Although no novel PDH E2p-bound intermediates were present, this does not rule out a sequential mechanism in which another protein functions as an octanoyl/lipoyl carrier. Indeed the observed accumulation of lipoylated GcvH in a ΔlipL ΔlplJ strain (Fig. 4) suggested that this small protein was a good candidate for an octanoyl/lipoyl carrier.

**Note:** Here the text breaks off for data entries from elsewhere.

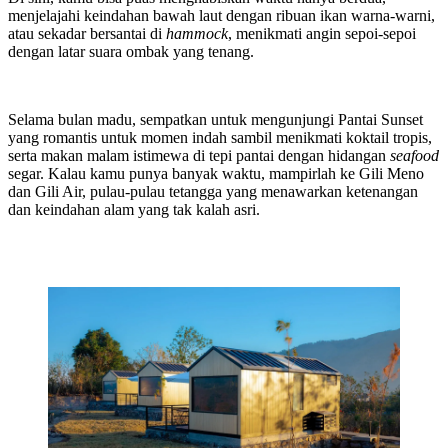
menjelajahi keindahan bawah laut dengan ribuan ikan warna-warni,
atau sekadar bersantai di
hammock
, menikmati angin sepoi-sepoi
dengan latar suara ombak yang tenang.
Selama bulan madu, sempatkan untuk mengunjungi Pantai Sunset
yang romantis untuk momen indah sambil menikmati koktail tropis,
serta makan malam istimewa di tepi pantai dengan hidangan
seafood
segar. Kalau kamu punya banyak waktu, mampirlah ke Gili Meno
dan Gili Air, pulau-pulau tetangga yang menawarkan ketenangan
dan keindahan alam yang tak kalah asri.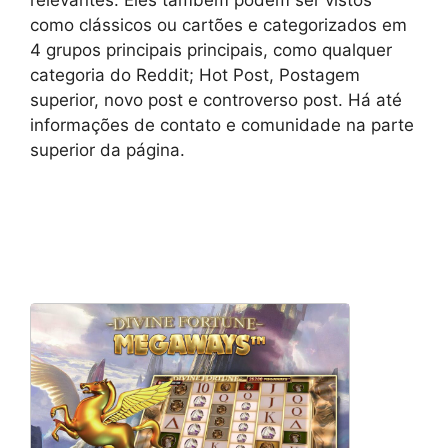
relevantes. Eles também podem ser vistos
como clássicos ou cartões e categorizados em
4 grupos principais principais, como qualquer
categoria do Reddit; Hot Post, Postagem
superior, novo post e controverso post. Há até
informações de contato e comunidade na parte
superior da página.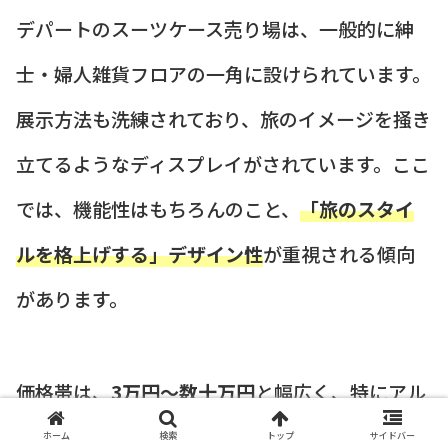
デパートのスーツケース売り場は、一般的に紳
士・婦人雑貨フロアの一角に設けられています。
展示方法も洗練されており、旅のイメージを掻き
立てるようなディスプレイがされています。ここ
では、機能性はもちろんのこと、
「旅のスタイ
ルを格上げする」デザイン性
が重視される傾向
があります。
価格帯は、
3万円〜数十万円
と幅広く、特にアル
ミニウム製の高級モデルなどは高額になります。
ホーム
検索
トップ
サイドバー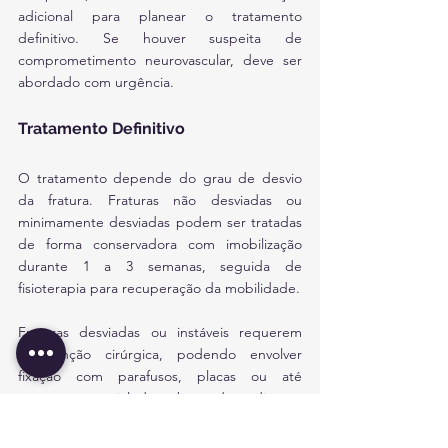
adicional para planear o tratamento 
definitivo. Se houver suspeita de 
comprometimento neurovascular, deve ser 
abordado com urgência.
Tratamento Definitivo
O tratamento depende do grau de desvio 
da fratura. Fraturas não desviadas ou 
minimamente desviadas podem ser tratadas 
de forma conservadora com imobilização 
durante 1 a 3 semanas, seguida de 
fisioterapia para recuperação da mobilidade.
Fraturas desviadas ou instáveis requerem 
intervenção cirúrgica, podendo envolver 
fixação com parafusos, placas ou até 
ressecção parcial da cabeça do rádio em 
casos mais graves. A reabilitação pós-
cirúrgica é essencial para restaurar a função 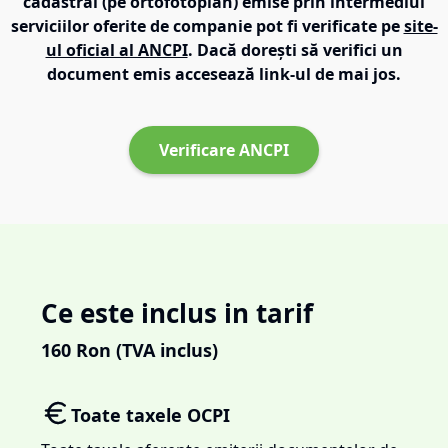
cadastral (pe ortofotoplan) emise prin intermediul
serviciilor oferite de companie pot fi verificate pe
site-
ul oficial al ANCPI
. Dacă dorești să verifici un
document emis accesează link-ul de mai jos.
Verificare ANCPI
Ce este inclus in tarif
160
Ron (TVA inclus)
Toate taxele OCPI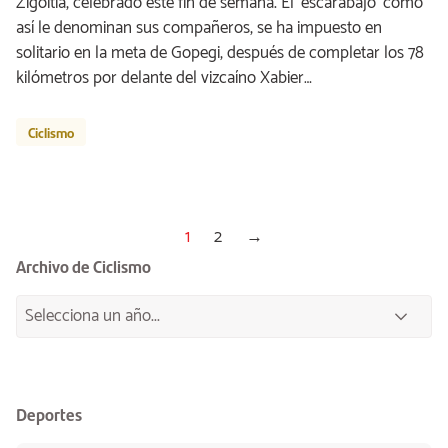
Zigoitia, celebrado este fin de semana. El ‘escarabajo’ como
así le denominan sus compañeros, se ha impuesto en
solitario en la meta de Gopegi, después de completar los 78
kilómetros por delante del vizcaíno Xabier…
Ciclismo
1
2
→
Archivo de Ciclismo
Deportes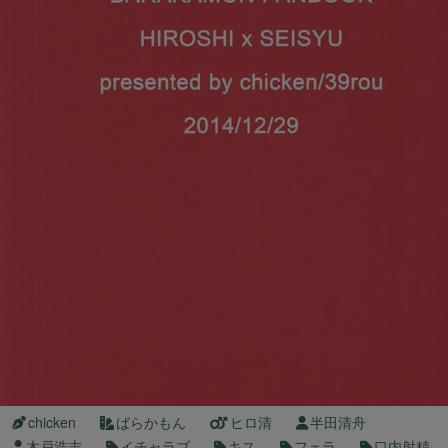
chicken
ばらかもん
ヒロ清
半田清舟
木戸浩志
イチャラブ
キス
フェラ
口内射精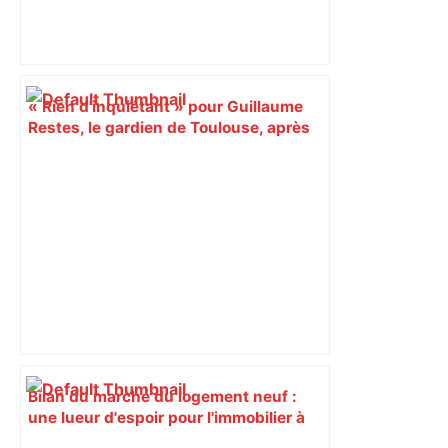
« Rien d'inquiétant » pour Guillaume
Restes, le gardien de Toulouse, après
sa sortie à Metz – L'Équipe
Bilan du marché du logement neuf :
une lueur d'espoir pour l'immobilier à
Toulouse ? – Actu.fr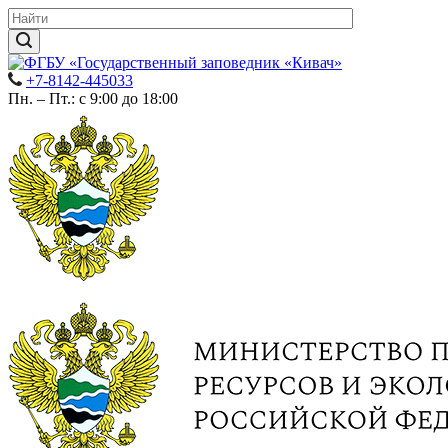
+7-8142-445033
Пн. – Пт.: с 9:00 до 18:00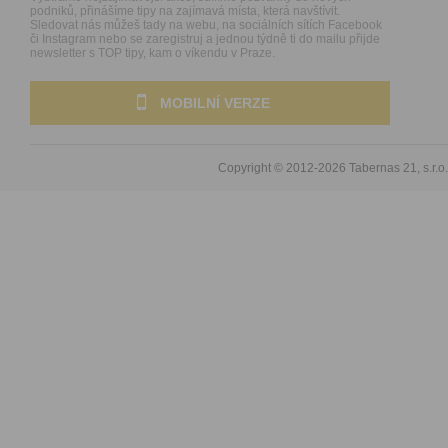
podniků, přinášíme tipy na zajímavá místa, která navštívit.
Sledovat nás můžeš tady na webu, na sociálních sítích Facebook
či Instagram nebo se zaregistruj a jednou týdně ti do mailu přijde
newsletter s TOP tipy, kam o víkendu v Praze.
MOBILNÍ VERZE
Copyright © 2012-2026
Tabernas 21, s.r.o.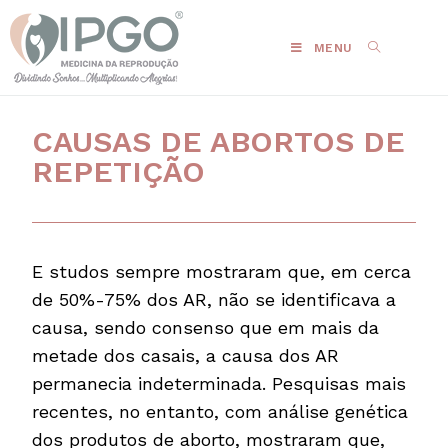
MENU
CAUSAS DE ABORTOS DE
REPETIÇÃO
E studos sempre mostraram que, em cerca
de 50%-75% dos AR, não se identificava a
causa, sendo consenso que em mais da
metade dos casais, a causa dos AR
permanecia indeterminada. Pesquisas mais
recentes, no entanto, com análise genética
dos produtos de aborto, mostraram que,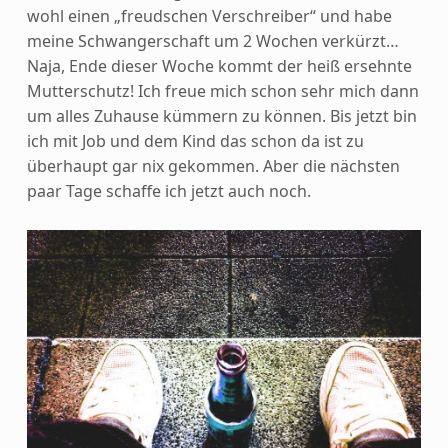
wohl einen „freudschen Verschreiber“ und habe
meine Schwangerschaft um 2 Wochen verkürzt…
Naja, Ende dieser Woche kommt der heiß ersehnte
Mutterschutz! Ich freue mich schon sehr mich dann
um alles Zuhause kümmern zu können. Bis jetzt bin
ich mit Job und dem Kind das schon da ist zu
überhaupt gar nix gekommen. Aber die nächsten
paar Tage schaffe ich jetzt auch noch.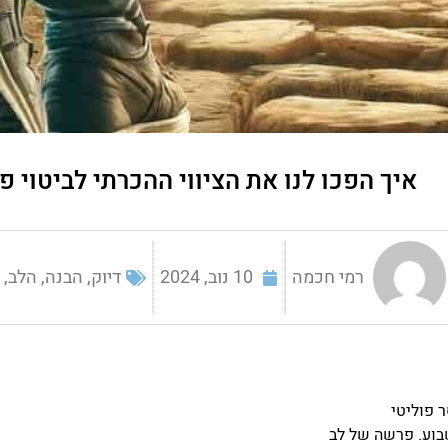
איך הפכו לנו את הציווי ההכרתי לביטוי פו
רמי חכמה
10 נוב, 2024
דיוק
,
הבנה
,
הלב
,
ה
 פוליטי
וע. פרשה של לב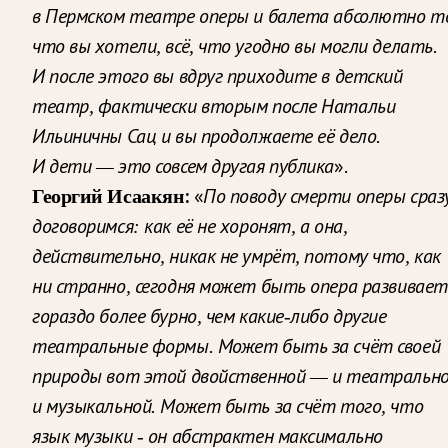
в Пермском театре оперы и балета абсолютно т
что вы хотели, всё, что угодно вы могли делать.
И после этого вы вдруг приходите в детский
театр, фактически вторым после Натальи
Ильиничны Сац и вы продолжаете её дело.
».
И дети — это совсем другая публика
Георгий Исаакян:
«
По поводу смерти оперы сраз
договоримся: как её не хоронят, а она,
действительно, никак не умрёт, потому что, как
ни странно, сегодня может быть опера развивает
гораздо более бурно, чем какие-либо другие
театральные формы. Может быть за счёт своей
природы вот этой двойственной — и театрально
и музыкальной. Может быть за счёт того, что
язык музыки ‑ он абстрактен максимально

Lipoic acid synthesis in B. subtilis is clearly more complex than in E. coli. E. coli requires only two proteins to make this cofactor, whereas in this paper we demonstrate that B. subtilis requires three proteins, LipA, LipM (an isozyme of LipB), and an unexpected protein LipL. Inactivation of any of the three genes that encode these proteins results in lipoic acid auxotrophy. The two LipA proteins are interchangeable between B. subtilis and E. coli as are LipM and LipB. In contrast, LipL has a curious behavior. Its expression in E. coli fails to complement a ΔlipB mutation whereas expression of LipB complements a B. subtilis ΔlipL strain. Therefore, LipL and LipM have distinct roles in lipoate biosynthesis. A plausible hypothesis is that LipM and LipL might form a complex to transfer an octanoyl group from octanoyl-ACP to the acceptor proteins. However this explanation seems unlikely since LipM alone complements the function of LipB in vivo (Christensen & Cronan, 2010) and the data in this and the companion paper indicates that LipM and LipL catalyze two sequential steps in octanoyl transfer with GcvH as an intermediate required for the lipoylation of most (if not all) of the other B. subtilis apoproteins.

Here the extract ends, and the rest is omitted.